Lexicon evolution policy
Every lexicon revision in idiolect ships with an auto-derived, classified, verified, published lens. Hand-authored lenses are an escape hatch that requires governance sign-off. The same policy applies to vendored externals (Blacksky, layers-pub, ...).
The policy is the lexicon-level half of the project's stability
story; the schema-level half is the
stability and versioning note. The
policy below is enforced by scripts/lexicon-evolve.sh and the
release CI workflow.
The six stages
flowchart LR
DIFF[0. Diff] --> DERIVE[1. Auto-derivation]
DERIVE --> CLASSIFY[2. Classify]
CLASSIFY --> COERCE[3. Coercion-law check]
COERCE --> ROUNDTRIP[4. Roundtrip verify]
ROUNDTRIP --> PUBLISH[5. Publish lens]
Each stage maps onto a panproto primitive; nothing is bespoke.
Stage 0 — Diff
schema diff --src lexicons/<nsid>.<old>.json --tgt lexicons/<nsid>.<new>.json
Produces a structured change graph: vertex / edge additions,
removals, renames, kind coercions, constraint tightenings. Cached
under migrations/<nsid>/<old>-<new>/diff.json.
Stage 1 — Auto-derivation
schema lens generate <old>.json <new>.json --hints <hints>.json
Produces a protolens chain: a sequence of dependent optics, each parameterized by a precondition over schemas. The elementary constructors are listed in Lens semantics. Hints declare anchors for ambiguous renames; forward-chaining propagates declared anchors into derived ones before the CSP solver runs.
Stage 2 — Classify
schema lens inspect chain.json --protocol atproto
Each chain receives one of five optic classes. The class drives the gate:
| Class | Gate behavior |
|---|---|
| Iso | Auto-merge. No governance review. |
| Injection | Auto-merge as forward-only. |
| Projection | PR review required. Complement persistence required. |
| Affine | PR review plus a dev.idiolect.recommendation from a recognised reviewer. |
| General | Manual lens authoring. Coercion-law check, verification gate, and recommendation all required. |
The class also feeds dev.idiolect.dialect#deprecations: any
non-Iso lens revision implicitly deprecates the previous schema
and must populate deprecations with the lens at-uri as
replacement.
Stage 3 — Coercion-law check
For any CoerceType step crossing primitive kinds:
schema theory check-coercion-laws theory.ncl --json
Sample-based; exit code is non-zero on any falsifying sample. The
chain declares each CoerceType with an honest CoercionClass.

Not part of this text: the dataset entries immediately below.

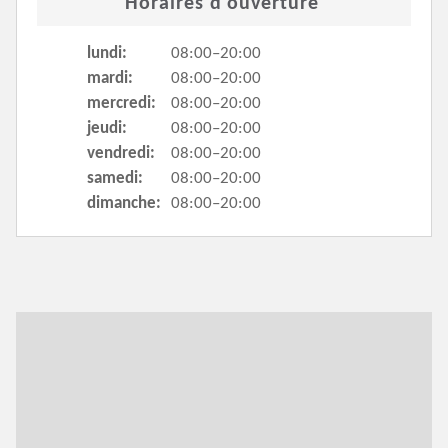
Horaires d'ouverture
lundi:
08:00–20:00
mardi:
08:00–20:00
mercredi:
08:00–20:00
jeudi:
08:00–20:00
vendredi:
08:00–20:00
samedi:
08:00–20:00
dimanche:
08:00–20:00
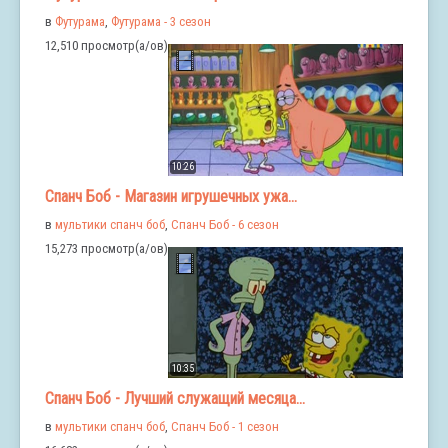
в
Футурама
,
Футурама - 3 сезон
12,510 просмотр(а/ов)
10:26
Спанч Боб - Магазин игрушечных ужа...
в
мультики спанч боб
,
Спанч Боб - 6 сезон
15,273 просмотр(а/ов)
10:35
Спанч Боб - Лучший служащий месяца...
в
мультики спанч боб
,
Спанч Боб - 1 сезон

Dishonest declarations corrupt the asymmetric-lens put law
silently; this gate catches them.
Stage 4 — Roundtrip verification
schema lens verify <corpus>/ --protocol atproto --schema <new>.json --chain chain.json
Checks GetPut and PutGet over the corpus. The corpus is the live indexer's catalog snapshot at the time of revision: actual records published across the network for that NSID. CI fails on any record that violates either law. Verification is grounded in real data, not synthetic test cases.
Stage 5 — Publish
schema lens inspect chain.json --json | idiolect-cli publish-lens \
--collection dev.panproto.schema.lens
The verified chain serializes to Nickel via panproto-lens-dsl
and ships as a dev.panproto.schema.lens record from idiolect's
DID. The lens at-uri is added to:
- The new lexicon revision's
dev.idiolect.dialect#preferredLenses. - The previous lexicon's
deprecationsblock asreplacement.
Codegen re-runs on revision bump; downstream consumers pulling the dialect record see the lens automatically.
Vocab edits go through the same pipeline
Vocab edits are record edits, not schema edits, but the same six stages apply via dependent optics:
| Edit | Class | Action |
|---|---|---|
| Add node, add edge | (no migration needed) | Open enums tolerate. Stage 4 corpus regression only. |
| Remove node | Projection | Full pipeline. |
| Rename node | Iso | RenameEdgeName over consumers. Auto-merge. |
Add equivalent_to between vocabs | (free) | Triggers a derived lens automatically lifted into the orchestrator's mapEnum cache. |
Why this is modular
- Modular. Each elementary protolens is a stand-alone, well-typed combinator. The pipeline composes them; no bespoke migration code per revision.
- Abstract. Protolenses are quantified over schemas, not specific to a revision pair.
RenameField("oldName", "newName")is a schema-parametric morphism; it applies to the lexicon and to every record across the network without per-record code. - Composable. Chain auto-simplification, ScopedTransform sub-chains, Nickel record merge for fragments, symmetric lenses for forward / backward pairing, lift across protocols via theory morphisms.
- Verifiable. Optic classification is mechanical. Coercion-law checks are sample-based. Corpus regression uses real records. Trust comes from the substrate, not from review prose.
- Decentralized. Communities author their own protolens chains for their own lexicons. The policy applies to anyone adopting idiolect's framework.
Vendored externals
Vendored lexicons (Blacksky, layers-pub, ...) are consumed as
schemas idiolect does not own. When they revise, the same six
stages run against their old / new pair. The output is a
symmetric lens (per panproto's symmetricLens): syncing A → B
and B → A keeps both sides consistent up to complement. This is
the right shape for a bridge crate (e.g. the planned
idiolect-acorn): when the upstream changes, the bridge auto-
updates and downstream idiolect records remain syncable.
Tooling
scripts/lexicon-evolve.sh <nsid> <old> <new>runs stages 0–5 in sequence..github/workflows/lexicon-evolution.ymlruns stages 3–4 on PR; stage 5 on tagged release.- A pre-commit hook runs stages 0–2 locally on every lexicon edit.
migrations/<nsid>/<old>-<new>/{diff.json, chain.ncl, hints.json, classification.json, verification.json}is the per-revision audit trail.
The policy is what makes lexicon evolution reviewable. The tooling is what makes the policy cheap to follow.